34 corps déterrés à Binzaro, un village reculé du Kénya. Une secte meurtrière frappe encore, deux ans après Shakahola. Quel est ce réseau macabre ?

Dans un coin reculé de la côte kényane, un frisson d’horreur parcourt les habitants de Binzaro. Trente-quatre corps, récemment exhumés d’un terrain vague, ravivent un cauchemar que le pays pensait avoir laissé derrière lui. Deux ans après le massacre de Shakahola, où des centaines de fidèles d’une secte ont péri, un nouveau drame semble confirmer la persistance d’un réseau macabre. Qui sont ces victimes ? Et pourquoi ce fléau continue-t-il de hanter le Kénya ?

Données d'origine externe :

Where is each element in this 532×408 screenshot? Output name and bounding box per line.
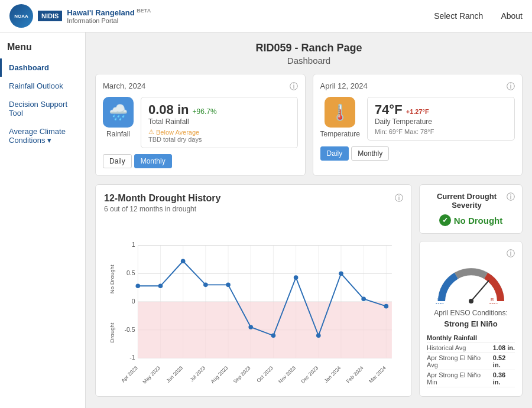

Un Nouveau Chapitre d’Horreur à Binzaro

À Binzaro, un hameau modeste de 140 foyers, la découverte macabre de 34 dépouilles et 102 fragments de corps a secoué la communauté. Ce village, niché dans une végétation aride où l’eau courante reste un luxe, est devenu le théâtre d’un drame aussi glaçant que celui de Shakahola en 2023. Les corps, enterrés individuellement sous une fine couche de terre et de branchages, portent les stigmates d’une violence organisée. Les hyènes, attirées par les sépultures peu profondes, ont dispersé des ossements, rendant l’identification des victimes encore plus complexe.

Victor Kaudo, un défenseur local des droits humains, ne cache pas son effroi : « Il y a tellement, tellement de tombes. » Ce militant, qui avait déjà participé aux exhumations de Shakahola, décrit une scène où la mort semble avoir été méticuleusement dissimulée. Contrairement aux fosses communes du premier massacre, les sépultures de Binzaro sont individuelles, une méthode qui, selon certains, témoigne d’une volonté de brouiller les pistes.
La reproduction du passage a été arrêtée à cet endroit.